Sounds like I’ve maybe not communicated the thing about circularity. I’ll try again, it would be useful to let me know whether or not this new explanation matches what you were already picturing from the previous one.
Let’s think about circular definitions in terms of equations for a moment. We’ll have two equations: one which “defines” x in terms of y, and one which “defines” y in terms of x:
x=f(y)
y=g(x)
Now, if g=f−1, then (I claim) that’s what we normally think of as a “circular definition”. It’s “pretending” to fully specify x and y, but in fact it doesn’t, because one of the two equations is just a copy of the other equation but written differently. The practical problem, in this case, is that x and y are very underspecified by the supposed joint “definition”.
But now suppose g is not f−1, and more generally the equations are not degenerate. Then our two equations are typically totally fine and useful, and indeed we use equations like this all the time in the sciences and they work great. Even though they’re written in a “circular” way, they’re substantively non-circular. (They might still allow for multiple solutions, but the solutions will typically at least be locally unique, so there’s a discrete and typically relatively small set of solutions.)
That’s the sort of thing which clustering algorithms do: they have some equations “defining” cluster-membership in terms of the data points and cluster parameters, and equations “defining” the cluster parameters in terms of the data points and the cluster-membership:
cluster_membership = f(data, cluster_params)

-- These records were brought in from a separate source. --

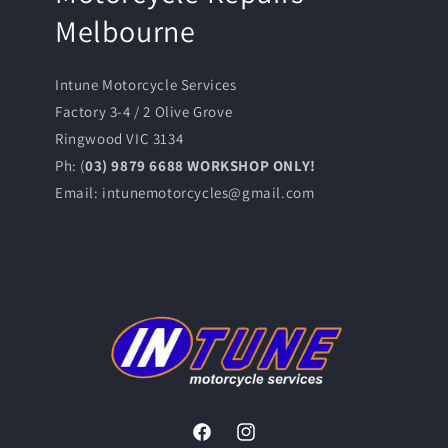
Melbourne
Intune Motorcycle Services
Factory 3-4 / 2 Olive Grove
Ringwood VIC 3134
Ph: (
03) 9879 6688 WORKSHOP ONLY!
Email: intunemotorcycles@gmail.com
Facebook
Instagram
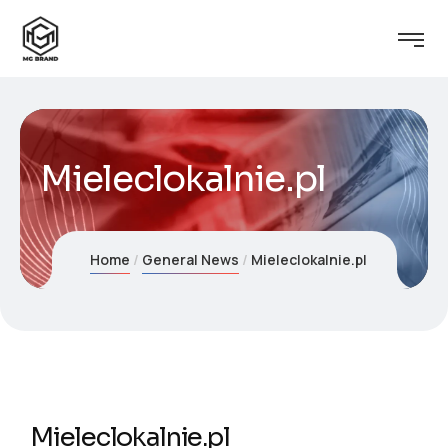
Mieleclokalnie.pl
Home
General News
Mieleclokalnie.pl
Mieleclokalnie.pl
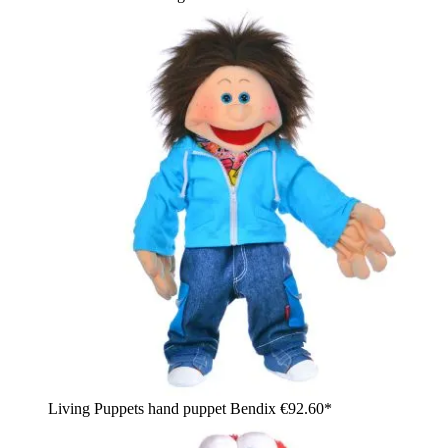
Living Puppets hand puppet Bendix
€92.60*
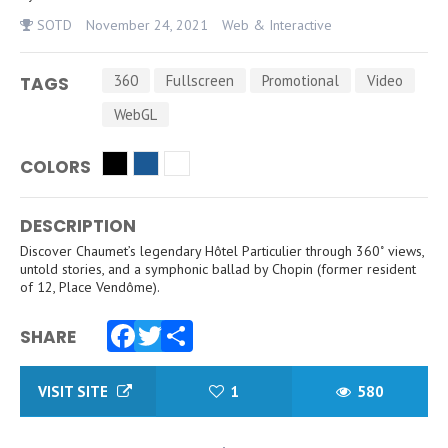
SOTD
November 24, 2021
Web & Interactive
360
Fullscreen
Promotional
Video
TAGS
WebGL
COLORS
DESCRIPTION
Discover Chaumet’s legendary Hôtel Particulier through 360˚ views,
untold stories, and a symphonic ballad by Chopin (former resident
of 12, Place Vendôme).
SHARE
Facebook
Twitter
Share
VISIT SITE
1
580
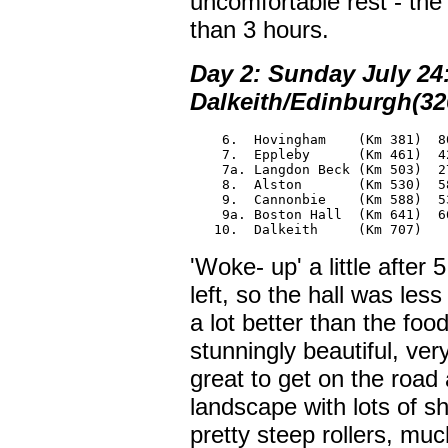
uncomfortable rest - the
than 3 hours.
Day 2: Sunday July 24
Dalkeith/Edinburgh(32
    6.  Hovingham    (Km 381)  80
    7.  Eppleby      (Km 461)  42
    7a. Langdon Beck (Km 503)  27
    8.  Alston       (Km 530)  58
    9.  Cannonbie    (Km 588)  53
    9a. Boston Hall  (Km 641)  66
   10.  Dalkeith     (Km 707)
'Woke- up' a little after
left, so the hall was le
a lot better than the fo
stunningly beautiful, ver
great to get on the road 
landscape with lots of s
pretty steep rollers, mu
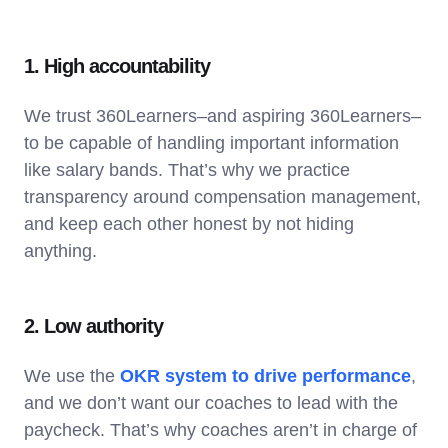
1. High accountability
We trust 360Learners–and aspiring 360Learners–
to be capable of handling important information
like salary bands. That’s why we practice
transparency around compensation management,
and keep each other honest by not hiding
anything.
2. Low authority
We use the
OKR system to drive performance
,
and we don’t want our coaches to lead with the
paycheck. That’s why coaches aren’t in charge of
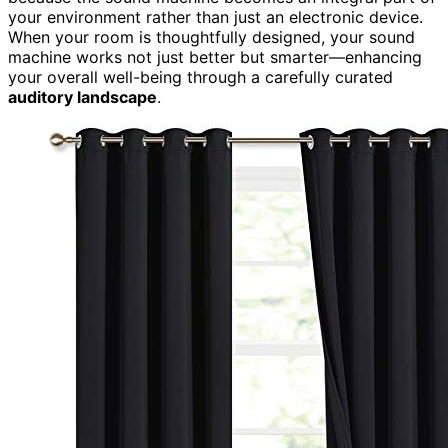
your environment rather than just an electronic device.
When your room is thoughtfully designed, your sound
machine works not just better but smarter—enhancing
your overall well-being through a carefully curated
auditory landscape
.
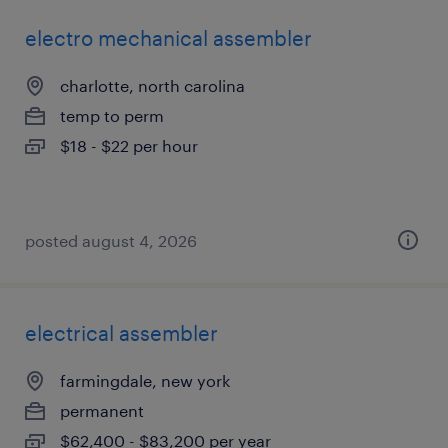
electro mechanical assembler
charlotte, north carolina
temp to perm
$18 - $22 per hour
posted august 4, 2026
electrical assembler
farmingdale, new york
permanent
$62,400 - $83,200 per year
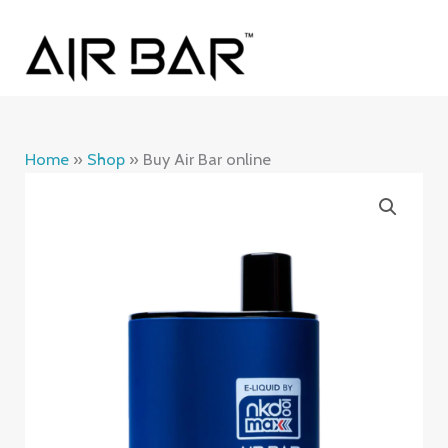
Skip
MAI
to
ME
content
Home
»
Shop
»
Buy Air Bar online
Buy
Air
Bar
online
quantity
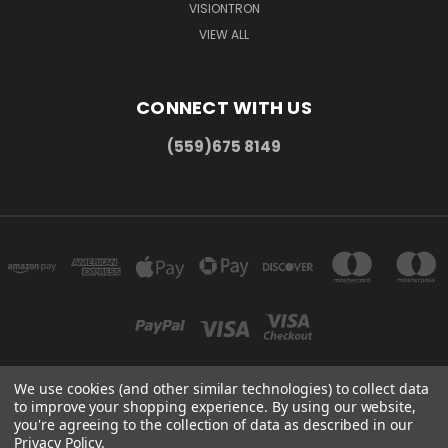
VISIONTRON
VIEW ALL
CONNECT WITH US
(559)675 8149
We use cookies (and other similar technologies) to collect data
to improve your shopping experience.
By using our website,
300 COMMERCE DR MADERA, CA 93637
you're agreeing to the collection of data as described in our
(559)675 8149
Privacy Policy
.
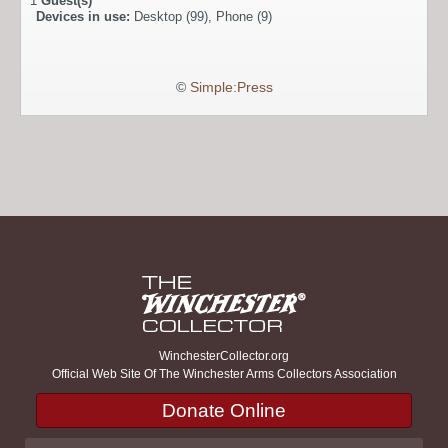
1
Guest(s)
Devices in use:
Desktop (99), Phone (9)
©
Simple:Press
WinchesterCollector.org
Official Web Site Of The Winchester Arms Collectors Association
Donate Online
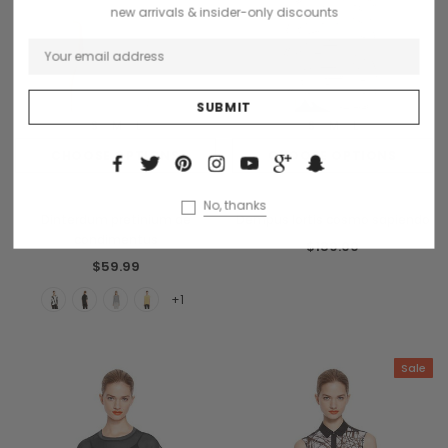
new arrivals & insider-only discounts
S
M
L
S
M
L
CHOOSE OPTIONS
CHOOSE OPTIONS
Benjamin Button
Donatello
No, thanks
Dinterdum pretinium de
Dempus lortis cosmo sapiendo
condimentus
$189.00
$59.99
+1
Sale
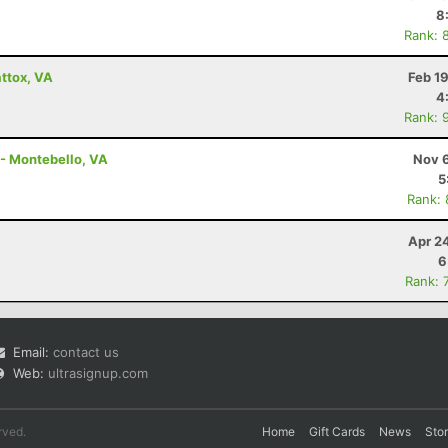
8
Rank: 
ttox, VA
Feb 1
4
Rank: 
 - Montebello, VA
Nov 6
5
Rank:
Apr 2
6
Rank: 
Email:
contact us
Web:
ultrasignup.com
rved.
Home
Gift Cards
News
Sto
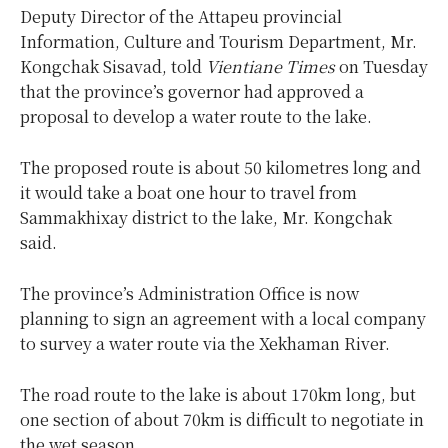
Deputy Director of the Attapeu provincial
Information, Culture and Tourism Department, Mr.
Kongchak Sisavad, told
Vientiane Times
on Tuesday
that the province’s governor had approved a
proposal to develop a water route to the lake.
The proposed route is about 50 kilometres long and
it would take a boat one hour to travel from
Sammakhixay district to the lake, Mr. Kongchak
said.
The province’s Administration Office is now
planning to sign an agreement with a local company
to survey a water route via the Xekhaman River.
The road route to the lake is about 170km long, but
one section of about 70km is difficult to negotiate in
the wet season.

cluster_params = g(data, cluster_membership)
… where f and g are different (i.e. non-degenerate; g is not just f−1 with data held constant). Together, these “definitions” specify a discrete and typically relatively small set of candidate (cluster_membership, cluster_params) values given some data.
That, I claim, is also part of what’s going on with abstractions like “dog”.
(Now, choice of axes is still a separate degree of freedom which has to be handled somehow. And that’s where I expect the robustness to choice of axes does load-bearing work. As you say, that’s separate from the circularity issue.)